3D-Printed Bullets Are Terrifyingly Easy To Make

It was only a matter of time. Now that there is more than one 3D-printed gun, a 3D-printed bullet couldn't have been too far behind.

On Sunday, 48-year-old industrial technician Jeff Heeszel uploaded a video of his friend shooting a 3D-printed bullet from a shotgun. As you may have guessed, the bullet worked. Not as well as a regular bullet, but, remember, it was made at home on a machine.

Jeff Heeszel isn't an anarchist, he just loves to play with guns. His YouTube channel, Taofledermaus, became popular because Heeszel makes videos of himself and his friends shooting random objects like dimes and Tic Tacs out of shotguns.

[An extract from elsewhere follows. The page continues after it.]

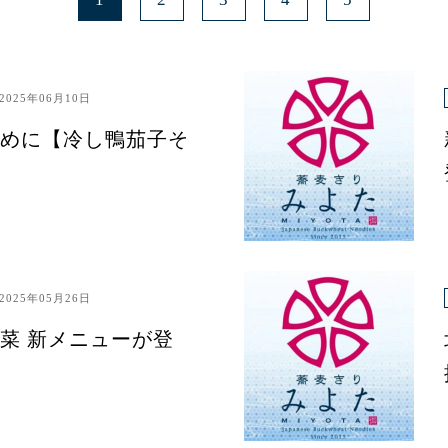
2025年06月10日
めに【冷し鴨茄子そ
2025年05月26日
菜 新メニューが登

Three different types of 3D-printed shotgun slugs are fired in the video. The first bullet goes straight through a wooden dart board. The second went through a 2-inch thick piece of pine wood, and the third bullet did a little damage to a mannequin head. Why are these guys shooting at mannequin heads? That doesn't send a great message. Each bullet is made of plastic and contains a lead ball to add some weight.

These bullets are fairly simple and fast to make. In the video, Heeszel says it took about an hour to print the first slug he shoots. He made it on his friend Tony Griffy's $800 3D printer, Heeszel told Wired. Griffy, known on YouTube as ArtisanTony, describes himself as "a conservative libertarian that believes in small government and self reliance" on his page. Many of his videos are devoted to the process of printing the original 3D-printed gun, the Liberator.

Thankfully, Griffy doesn't plan to go into production of 3D weapons or sell them. “Printers are really designed for prototyping, not production work," he told Wired. "It’s really, honestly, just for fun.” Let us all hope that there aren't too many more people interested in having this type of fun.